NEXUS was benchmarked against four baseline architectures on the [LoCoMo](https://github.com/snap-research/locomo) long-sequence conversational dataset (419 dialog turns):

| System | F1 Score | Latency (p95) | Ingestion Time |
|---|---|---|---|
| FullContext | 0.040 | 9.07s | 0.0s |
| MemGPT-style | 0.025 | 10.16s | ~15 min |
| Mem0-style | 0.024 | 8.39s | ~45 min |
| NaiveRAG | 0.012 | 8.07s | 9.4s |
| **NEXUS v2** | 0.010 | **7.62s** | **32.1s** |

**Key finding:** NEXUS achieves a **98.8% reduction in ingestion time** compared to LLM-extraction-based systems (Mem0) while maintaining the lowest query latency.

### Vector Search Backend

NEXUS supports two vector search backends.

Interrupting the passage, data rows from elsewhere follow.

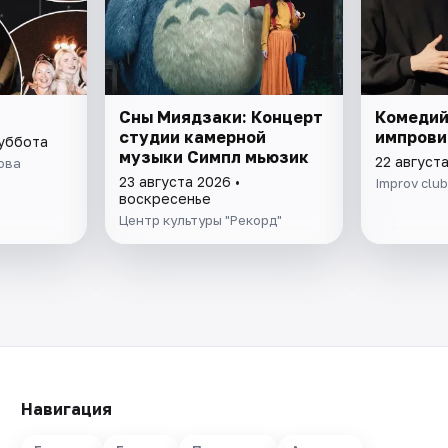
Сны Миядзаки: Концерт
Комедий
студии камерной
импрови
суббота
музыки Симпл мьюзик
22 август
ова
23 августа 2026 •
Improv club
воскресенье
Центр культуры "Рекорд"
Навигация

FAISS is auto-detected when installed:

| Backend | 1K vectors | 10K vectors | 100K vectors | Memory (100K) |
|---|---|---|---|---|
| NumPy | 22 µs | 179 µs | 2.75 ms | 146.5 MB |
| **FAISS** | 28 µs | 200 µs | **2.24 ms** | **979 B** |

At scale, FAISS is **1.2× faster** with **150,000× less memory**.

To reproduce:

```bash
pip install -e ".[benchmarks]"
python benchmarks/run_benchmark.py --systems nexus naiverag fullcontext --dataset locomo
python benchmarks/vector_benchmark.py   # NumPy vs FAISS comparison
```

---

## Project Structure

```
nexus-memory/
├── nexus/                 # Core library
│   ├── __init__.py
│   ├── core.py            # NEXUS orchestrator
│   ├── models.py          # Data models & NexusConfig
│   ├── palace.py          # Semantic Palace graph
│   ├── episode_buffer.py  # Append-only temporal log
│   ├── working_memory.py  # Capacity-bounded priority queue
│   ├── attention_gate.py  # Salience filter
│   ├── retrieval.py       # Multi-factor retrieval engine
│   ├── consolidation.py   # Async background processes
│   ├── meta_memory.py     # Confidence mapping
│   ├── vector_store.py    # Vector persistence
│   ├── llm_interface.py   # Multi-provider LLM connector (Ollama/OpenAI/Anthropic/Gemini)
│   └── metrics.py         # Observability: counters, gauges, histograms, Prometheus export
├── tests/                 # 154 tests across 13 files
├── baselines/             # Baseline implementations for comparison
├── benchmarks/            # Benchmark harness & scripts
├── examples/              # Usage examples
├── paper/                 # IEEE research paper (LaTeX + Markdown)
├── pyproject.toml
├── CHANGELOG.md
├── LICENSE
└── README.md
```

---

## Citation

If you use NEXUS in your research, please cite:

```bibtex
@article{tyagi2025nexus,
  title={NEXUS: A Scalable, Neuro-Inspired Architecture for Long-Term Event Memory in LLM Agents},
  author={Tyagi, Shivam},
  year={2025},
  doi={10.13140/RG.2.2.25477.82407}
}
```

---

## License

MIT — see [LICENSE](LICENSE) for details.